Data modelling is a critical part of building effective Power BI reports. It involves organizing data into tables, defining relationships, and structuring the model in a way that supports fast performance and accurate analysis. A well-designed data model makes reports easier to understand, improves performance, and ensures reliable insights.
At the core of Power BI data models are fact tables and dimension tables. Fact tables store measurable data such as sales, revenue, or quantities, and usually contain a large number of rows. Dimension tables provide descriptive information—such as product, customer, date, or region—that helps users filter and analyze the facts.
One of the most recommended modelling approaches in Power BI is the star schema.

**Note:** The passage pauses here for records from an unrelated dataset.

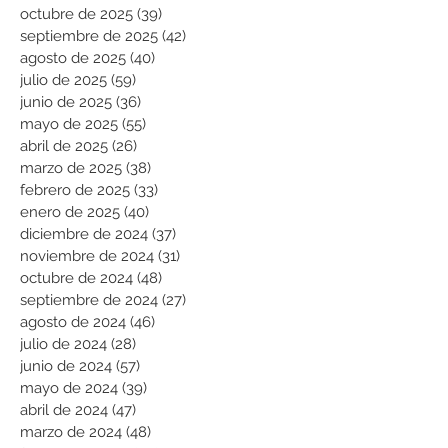
octubre de 2025
(39)
39 entradas
septiembre de 2025
(42)
42 entradas
agosto de 2025
(40)
40 entradas
julio de 2025
(59)
59 entradas
junio de 2025
(36)
36 entradas
mayo de 2025
(55)
55 entradas
abril de 2025
(26)
26 entradas
marzo de 2025
(38)
38 entradas
febrero de 2025
(33)
33 entradas
enero de 2025
(40)
40 entradas
diciembre de 2024
(37)
37 entradas
noviembre de 2024
(31)
31 entradas
octubre de 2024
(48)
48 entradas
septiembre de 2024
(27)
27 entradas
agosto de 2024
(46)
46 entradas
julio de 2024
(28)
28 entradas
junio de 2024
(57)
57 entradas
mayo de 2024
(39)
39 entradas
abril de 2024
(47)
47 entradas
marzo de 2024
(48)
48 entradas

In a star schema, a central fact table is connected to multiple dimension tables through one-to-many relationships. This design is simple, easy to understand, and highly optimized for Power BI’s in-memory engine. Star schemas improve report performance, simplify DAX calculations, and reduce the risk of ambiguous relationships.
A snowflake schema is a variation of the star schema where dimension tables are further normalized into additional tables. While this reduces data redundancy, it introduces extra relationships and complexity. In Power BI, snowflake schemas often lead to slower performance and more complicated DAX, making them less desirable than star schemas.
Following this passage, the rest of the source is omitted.